In my experience working in galleries in both Europe and North America, there are three main things I find more often than not in successful up and coming artists.
1. Decide how to tell your story
This might seem obvious, but a lot of artists don’t know how to effectively communicate with the outside world about their artwork. After all, creating a work of art is a very inward experience. Taking that experience and breaking it down into a bite size story that people can understand is challenging. In fact, this is the reason the role of the art critic was created to begin with, so that the critic could replace the artist as the one who explains the art.
As people started looking for meaning in art, the art critic became the mediator between the art, the artist, and the viewer.
Sure, there is a place for the critique of art, but as the artist it is important that you have a voice on the subject. Being able to tell your personal story is one of the biggest marketing assets you have. Your interpretation of your own art is infinitely better than an art critic’s perception because it allows people to feel connected to you.
Here are some questions you should be ready for:
1. What inspires you?
2. How did you decide you wanted to be an artist?
3. What is it that you love most about creating art?
4. What are you expressing through your art?
Remember: your story should be descriptive and state more than just facts. It’s okay if you don’t have an answer for one or all of these questions right away. That’s why you’re thinking about it now. The key though is to keep it short and simple – communicate what rings true to yourself in a way anyone can understand.
Try this. Imagine you are in an elevator and a stranger asks you to describe what kind of artist you are. What would tell her/him in the 30 seconds you have?

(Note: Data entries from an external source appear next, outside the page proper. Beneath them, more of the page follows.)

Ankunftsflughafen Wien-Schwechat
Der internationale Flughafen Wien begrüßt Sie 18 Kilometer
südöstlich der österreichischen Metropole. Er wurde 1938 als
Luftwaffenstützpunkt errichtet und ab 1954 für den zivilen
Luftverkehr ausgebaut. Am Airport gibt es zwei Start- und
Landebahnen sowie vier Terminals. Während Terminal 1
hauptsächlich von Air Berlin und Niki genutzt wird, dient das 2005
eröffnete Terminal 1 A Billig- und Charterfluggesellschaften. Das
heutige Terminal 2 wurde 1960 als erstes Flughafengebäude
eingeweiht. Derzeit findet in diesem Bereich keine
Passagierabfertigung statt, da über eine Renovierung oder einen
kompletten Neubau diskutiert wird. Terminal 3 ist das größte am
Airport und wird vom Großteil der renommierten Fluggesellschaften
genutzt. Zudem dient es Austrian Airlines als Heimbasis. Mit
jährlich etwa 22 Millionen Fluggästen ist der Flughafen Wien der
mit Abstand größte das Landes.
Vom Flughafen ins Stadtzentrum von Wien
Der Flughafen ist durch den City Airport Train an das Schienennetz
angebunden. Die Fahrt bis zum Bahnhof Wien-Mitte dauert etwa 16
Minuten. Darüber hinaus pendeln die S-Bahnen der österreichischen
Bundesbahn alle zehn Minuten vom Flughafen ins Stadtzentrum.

2. Find a channel to get published
Now that you have your story, it’s time to get it out there. Keep in mind all the different channels: art magazines, blogs, published books, interviews, Twitter etc.

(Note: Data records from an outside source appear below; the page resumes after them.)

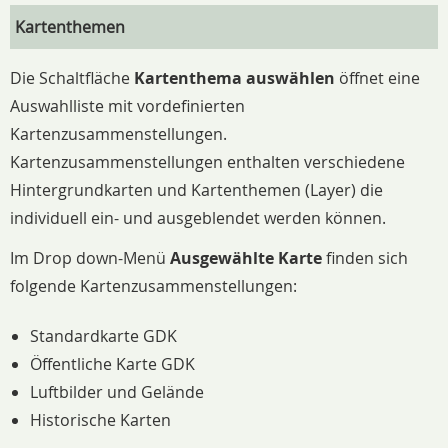
Kartenthemen
Die Schaltfläche
Kartenthema auswählen
öffnet eine
Auswahlliste mit vordefinierten
Kartenzusammenstellungen.
Kartenzusammenstellungen enthalten verschiedene
Hintergrundkarten und Kartenthemen (Layer) die
individuell ein- und ausgeblendet werden können.
Im Drop down-Menü
Ausgewählte Karte
finden sich
folgende Kartenzusammenstellungen:
Standardkarte GDK
Öffentliche Karte GDK
Luftbilder und Gelände
Historische Karten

One of the best ways to get published is like this – every time you get invited to be part of an exhibit or show your work in a gallery or art function, ask your contact person to publish a short write up on your artwork. Or better yet, make a quick write-up yourself and email it to your contact. The key is making it as easy as possible for them to publish something about you.
By featuring your story the gallery can build their brand as the go-to spot for the latest news on your art, and you get publicity. It’s a win-win.
The galleries that publish articles on their artists are the ones that other art critics and art enthusiasts look to for their daily dose of art news. Galleries leverage their contact with artists to be content providers while also building an archive of knowledge on a particular artist.
Use this opportunity to build your name! It’s a great opportunity for any artist, no matter how small.
If you have your own following already, let your representative know that you’ll also share the write-up on their site with your community. The gallery will like this since they’re getting new eyeballs on their website. You will benefit because you’re keeping your following up to date with all the places you’ve been featured, building your credibility.
Combine your audiences to get the word out.
3. Know your client avatar
In short, know who buys your art.
Once you’ve put yourself out there and start making sales, be sure to keep track of your clients’ names and email addresses. Begin to understand them. Which part of the world are they primarily from? What’s their age range? Are they male or female?
Try to connect with everyone you can who purchases your artwork. Send them a personal message thanking them. Also consider asking your clients to fill out a brief online survey (you can use Google Forms for this)
Gather data. Once you have a good chunk of organized data you can start connecting the dots and get a better understanding of the demographic who your art speaks to.
Now you can start making more educated decisions about where to show your art. Is showing your artwork in San Francisco at an established gallery when your client avatar is mostly younger people from Austin purchasing from funky small galleries a good idea?